Bug#931921: clutter's autopkgtests hang when ran with a libglib2.0-0 built with gcc-9

2019-08-20 Thread Simon McVittie
Control: reassign -1 clutter-1.0-tests
Control: severity -1 serious

We were trying so hard to solve this in either gcc-9 or libglib2.0-0
that we didn't consider whether it could be a clutter bug. (It is.)

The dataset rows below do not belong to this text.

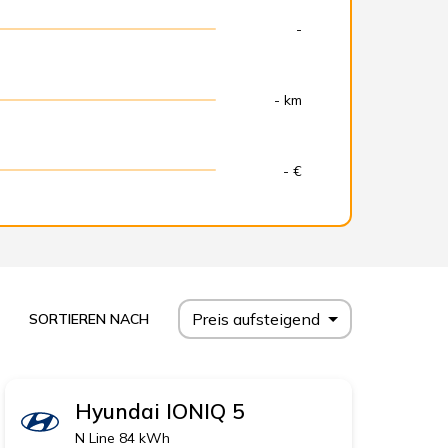
-
- km
- €
Preis aufsteigend
SORTIEREN NACH
Hyundai
IONIQ 5
N Line 84 kWh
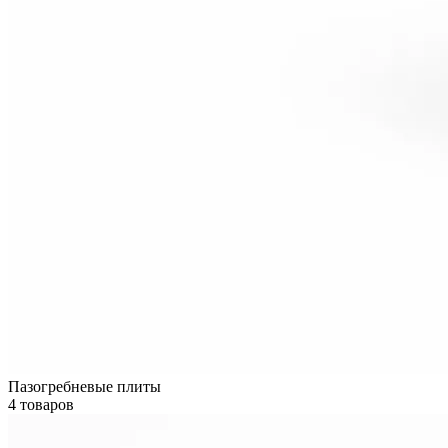
Пазогребневые плиты
4 товаров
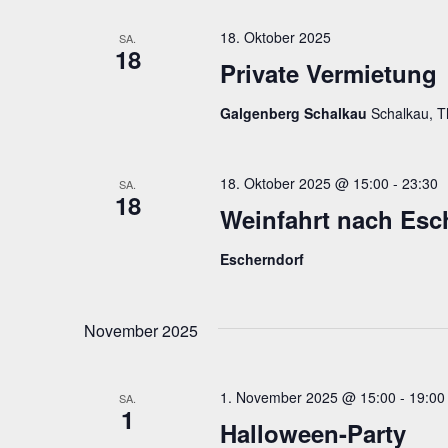
18. Oktober 2025
SA.
18
Private Vermietung
Galgenberg Schalkau
Schalkau, T
18. Oktober 2025 @ 15:00
-
23:30
SA.
18
Weinfahrt nach Esc
Escherndorf
November 2025
1. November 2025 @ 15:00
-
19:00
SA.
1
Halloween-Party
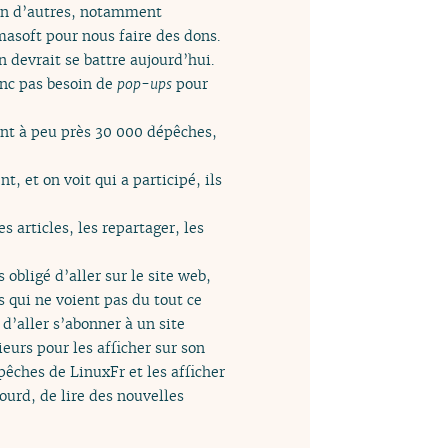
ein d’autres, notamment
amasoft pour nous faire des dons.
n devrait se battre aujourd’hui.
onc pas besoin de
pop-ups
pour
sont à peu près 30 000 dépêches,
, et on voit qui a participé, ils
 articles, les repartager, les
 obligé d’aller sur le site web,
s qui ne voient pas du tout ce
 d’aller s’abonner à un site
eurs pour les afficher sur son
êches de LinuxFr et les afficher
ourd, de lire des nouvelles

On Fri, 12 Jul 2019 at 11:16:53 +0100, Iain Lane wrote:
> Here's the bit of code.
> 
>   
> https://sources.debian.org/src/clutter-1.0/1.26.2+dfsg-10/tests/conform/actor-offscreen-redirect.c/#L172
> 
> It's adding some stuff to a main loop and expecting it to finish when a
> particular signal handler is called.
...
> Things which make it work again
> 
>   - Building glib2.0 w/gcc-9 -O1 (and -O0)
>   - Building w/gcc-8

This appears to have been because building gtestutils.c with different
optimizations results in different junk being left on the stack afterwards.
When running the clutter test under valgrind, we get:

# Start of actor tests
# Start of offscreen tests
==13864== Conditional jump or move depends on uninitialised value(s)
==13864==at 0x10AD7C: actor_offscreen_redirect 
(actor-offscreen-redirect.c:331)
==13864==by 0x10AD7C: actor_offscreen_redirect 
(actor-offscreen-redirect.c:299)
==13864==by 0x492F889: clutter_test_func_wrapper (clutter-test-utils.c:138)
==13864==by 0x4B6F3BD: ??? (in 
/usr/lib/x86_64-linux-gnu/libglib-2.0.so.0.6000.6)

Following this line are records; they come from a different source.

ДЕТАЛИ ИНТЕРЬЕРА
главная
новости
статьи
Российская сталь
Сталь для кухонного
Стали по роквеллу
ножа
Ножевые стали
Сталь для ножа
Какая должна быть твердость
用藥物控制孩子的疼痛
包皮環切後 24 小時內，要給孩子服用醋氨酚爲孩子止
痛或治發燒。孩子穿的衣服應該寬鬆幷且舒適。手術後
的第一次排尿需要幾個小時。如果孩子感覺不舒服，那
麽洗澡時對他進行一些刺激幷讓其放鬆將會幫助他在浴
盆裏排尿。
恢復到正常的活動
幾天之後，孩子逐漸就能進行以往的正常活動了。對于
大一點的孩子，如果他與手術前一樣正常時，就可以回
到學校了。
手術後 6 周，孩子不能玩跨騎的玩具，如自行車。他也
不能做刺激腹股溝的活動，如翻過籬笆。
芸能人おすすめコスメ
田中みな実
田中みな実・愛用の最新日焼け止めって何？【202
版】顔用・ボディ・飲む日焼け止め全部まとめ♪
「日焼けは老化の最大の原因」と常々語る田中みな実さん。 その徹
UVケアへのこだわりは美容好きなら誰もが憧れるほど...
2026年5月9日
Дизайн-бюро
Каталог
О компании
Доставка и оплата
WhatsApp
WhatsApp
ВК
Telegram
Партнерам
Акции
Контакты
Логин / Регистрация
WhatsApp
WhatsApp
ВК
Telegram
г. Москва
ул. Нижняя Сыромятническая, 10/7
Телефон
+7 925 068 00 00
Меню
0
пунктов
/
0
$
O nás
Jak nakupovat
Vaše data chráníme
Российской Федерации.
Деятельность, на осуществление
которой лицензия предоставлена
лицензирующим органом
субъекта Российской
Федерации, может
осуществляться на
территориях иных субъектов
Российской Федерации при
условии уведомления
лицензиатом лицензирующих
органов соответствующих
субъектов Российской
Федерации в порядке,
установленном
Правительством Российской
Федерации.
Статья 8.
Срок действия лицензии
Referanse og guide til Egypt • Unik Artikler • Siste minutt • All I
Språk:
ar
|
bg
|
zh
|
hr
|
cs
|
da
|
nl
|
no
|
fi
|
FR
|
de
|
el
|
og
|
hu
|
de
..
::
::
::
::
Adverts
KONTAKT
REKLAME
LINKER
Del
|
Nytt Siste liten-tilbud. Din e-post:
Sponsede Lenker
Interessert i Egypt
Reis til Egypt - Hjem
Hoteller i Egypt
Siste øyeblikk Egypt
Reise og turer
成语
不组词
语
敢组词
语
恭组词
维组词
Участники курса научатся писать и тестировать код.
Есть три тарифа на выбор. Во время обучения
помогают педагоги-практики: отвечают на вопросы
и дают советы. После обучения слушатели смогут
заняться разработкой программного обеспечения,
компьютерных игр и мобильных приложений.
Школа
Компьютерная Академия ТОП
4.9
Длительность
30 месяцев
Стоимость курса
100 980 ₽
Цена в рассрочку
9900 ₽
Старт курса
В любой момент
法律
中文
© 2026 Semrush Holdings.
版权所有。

This is the variable 'data' here:

> static void
> actor_offscreen_redirect (void)
> {
>   Data data;
>
>   ... data.was_painted is never initialized ...
>
>   while (!data.was_painted)
> g_main_context_iteration (NULL, FALSE);
> }

It seems that data.was_painted was intended to be initialized to FALSE
(all-zeroes), but this never actually happened.

If the uninitialized value of data.was_painted happens to be nonzero,
this results in basically the entire test being skipped - we never enter
the main loop, and never have the opportunity for the test to hang while
waiting for a paint signal that will never happen.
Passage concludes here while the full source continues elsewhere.